The national service under this bill will include work in religious agricultural settlements, immigrant camps, transitory immigrant settlements, educational, medical and social welfare institutions. Special inspectors in the manpower department of the Ministry of Labor will decide the type of work and place of employment of each girl.

Every effort will be made to station the girls as near home as possible, thereby permitting them to sleep at home after their day’s work, it was stated. The bill also assures a religious way of life for those who will be employed in religious settlements as well as for those outside them.

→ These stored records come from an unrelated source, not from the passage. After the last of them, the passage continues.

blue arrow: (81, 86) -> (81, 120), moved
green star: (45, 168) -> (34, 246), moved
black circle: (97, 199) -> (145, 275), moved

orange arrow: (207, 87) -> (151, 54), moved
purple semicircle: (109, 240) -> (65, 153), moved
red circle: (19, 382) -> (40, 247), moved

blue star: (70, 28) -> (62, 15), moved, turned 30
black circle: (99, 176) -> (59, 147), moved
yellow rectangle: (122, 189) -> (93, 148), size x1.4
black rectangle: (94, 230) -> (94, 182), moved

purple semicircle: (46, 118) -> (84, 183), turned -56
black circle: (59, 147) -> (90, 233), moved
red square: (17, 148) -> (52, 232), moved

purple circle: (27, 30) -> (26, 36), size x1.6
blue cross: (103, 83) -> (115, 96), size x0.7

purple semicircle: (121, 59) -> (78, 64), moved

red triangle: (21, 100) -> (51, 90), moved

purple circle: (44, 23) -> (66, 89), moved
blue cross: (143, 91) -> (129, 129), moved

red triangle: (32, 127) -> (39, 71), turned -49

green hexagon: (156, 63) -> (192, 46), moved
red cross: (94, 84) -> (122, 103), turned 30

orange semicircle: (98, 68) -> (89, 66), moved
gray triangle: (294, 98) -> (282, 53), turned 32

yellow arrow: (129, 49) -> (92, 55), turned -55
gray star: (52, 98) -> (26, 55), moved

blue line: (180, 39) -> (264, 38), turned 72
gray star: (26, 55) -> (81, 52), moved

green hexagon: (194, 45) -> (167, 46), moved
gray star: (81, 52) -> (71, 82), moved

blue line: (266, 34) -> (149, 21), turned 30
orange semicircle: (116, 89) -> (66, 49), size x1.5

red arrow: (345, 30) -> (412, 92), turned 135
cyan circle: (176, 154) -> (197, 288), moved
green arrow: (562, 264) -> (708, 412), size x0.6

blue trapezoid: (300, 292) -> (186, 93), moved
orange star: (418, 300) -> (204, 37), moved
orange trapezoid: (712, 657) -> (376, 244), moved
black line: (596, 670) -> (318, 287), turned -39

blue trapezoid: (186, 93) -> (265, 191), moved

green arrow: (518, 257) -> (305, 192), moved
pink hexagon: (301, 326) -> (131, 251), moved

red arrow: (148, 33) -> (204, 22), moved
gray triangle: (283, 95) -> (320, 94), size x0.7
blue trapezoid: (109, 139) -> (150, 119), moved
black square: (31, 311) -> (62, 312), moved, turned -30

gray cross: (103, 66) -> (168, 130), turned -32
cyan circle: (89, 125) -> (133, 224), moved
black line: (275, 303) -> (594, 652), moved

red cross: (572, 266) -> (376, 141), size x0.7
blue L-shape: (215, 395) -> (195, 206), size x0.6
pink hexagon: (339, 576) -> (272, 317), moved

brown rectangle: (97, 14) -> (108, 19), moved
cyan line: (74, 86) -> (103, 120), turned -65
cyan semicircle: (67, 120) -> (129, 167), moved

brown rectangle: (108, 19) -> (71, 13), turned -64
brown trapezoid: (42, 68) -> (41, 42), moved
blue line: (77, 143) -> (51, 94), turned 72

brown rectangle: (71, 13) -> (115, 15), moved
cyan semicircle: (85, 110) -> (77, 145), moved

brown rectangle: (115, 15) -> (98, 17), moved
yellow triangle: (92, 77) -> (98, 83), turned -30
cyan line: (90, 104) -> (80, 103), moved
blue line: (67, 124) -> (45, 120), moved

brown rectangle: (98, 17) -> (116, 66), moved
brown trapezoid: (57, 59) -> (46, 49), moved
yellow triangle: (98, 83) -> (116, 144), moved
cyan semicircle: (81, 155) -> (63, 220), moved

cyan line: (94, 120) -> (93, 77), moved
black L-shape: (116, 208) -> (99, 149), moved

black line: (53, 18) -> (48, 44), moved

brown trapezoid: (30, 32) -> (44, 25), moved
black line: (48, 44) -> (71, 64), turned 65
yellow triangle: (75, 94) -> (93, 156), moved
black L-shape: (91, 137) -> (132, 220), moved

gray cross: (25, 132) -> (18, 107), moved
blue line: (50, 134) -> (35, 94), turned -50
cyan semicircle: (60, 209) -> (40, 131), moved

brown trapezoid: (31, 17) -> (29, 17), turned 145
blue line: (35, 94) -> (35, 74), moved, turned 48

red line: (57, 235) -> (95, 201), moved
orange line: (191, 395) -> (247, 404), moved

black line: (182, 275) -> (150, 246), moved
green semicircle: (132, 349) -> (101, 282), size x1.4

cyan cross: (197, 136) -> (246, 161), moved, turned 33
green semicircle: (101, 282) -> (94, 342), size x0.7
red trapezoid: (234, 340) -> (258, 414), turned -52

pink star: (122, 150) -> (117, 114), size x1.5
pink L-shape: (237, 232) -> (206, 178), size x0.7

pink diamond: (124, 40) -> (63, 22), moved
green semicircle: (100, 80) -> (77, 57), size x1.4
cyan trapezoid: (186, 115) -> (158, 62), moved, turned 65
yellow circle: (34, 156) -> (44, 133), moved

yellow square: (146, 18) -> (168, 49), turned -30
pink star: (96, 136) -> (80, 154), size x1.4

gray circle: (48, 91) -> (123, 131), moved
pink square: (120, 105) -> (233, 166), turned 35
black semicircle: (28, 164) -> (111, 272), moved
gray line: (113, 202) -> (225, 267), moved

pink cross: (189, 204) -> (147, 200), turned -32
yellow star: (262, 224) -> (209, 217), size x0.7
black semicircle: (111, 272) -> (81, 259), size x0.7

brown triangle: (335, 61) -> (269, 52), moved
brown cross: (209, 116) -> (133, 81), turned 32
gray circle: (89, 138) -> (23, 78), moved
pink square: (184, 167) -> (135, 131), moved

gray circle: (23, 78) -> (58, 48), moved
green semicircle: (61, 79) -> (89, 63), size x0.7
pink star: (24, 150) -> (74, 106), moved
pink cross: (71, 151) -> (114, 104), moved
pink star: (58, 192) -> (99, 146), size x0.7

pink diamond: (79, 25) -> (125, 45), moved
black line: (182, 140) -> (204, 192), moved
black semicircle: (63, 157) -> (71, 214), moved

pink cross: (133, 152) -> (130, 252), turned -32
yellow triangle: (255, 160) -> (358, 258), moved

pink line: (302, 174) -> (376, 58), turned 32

Special exemption committees will be set up to examine applications for complete exemption from national service on family, educational or economic grounds, or because of a particular Orhthodox way of life of the applicant under review. Women exempted from military service before the national service law comes into force will not be affected by the new act.

Pro-government circles pointed out today that for some time there has been vigorous objection to the complete exemption of girls who claim conscientious grounds for exemption. “The great pressure on Israel’s manpower in the light of security needs has inevitably reduced the manpower available for other urgent tasks, such as absorption of immigrants, health services, etc.,” they pointed out. “While Orthodox girls might be justified in claiming exemption from military service, whereas all other girls spend two years in such service, they could at least be expected to render national service of a non-military character under conditions which could not possibly offend their susceptibilities of conscience,” they declared.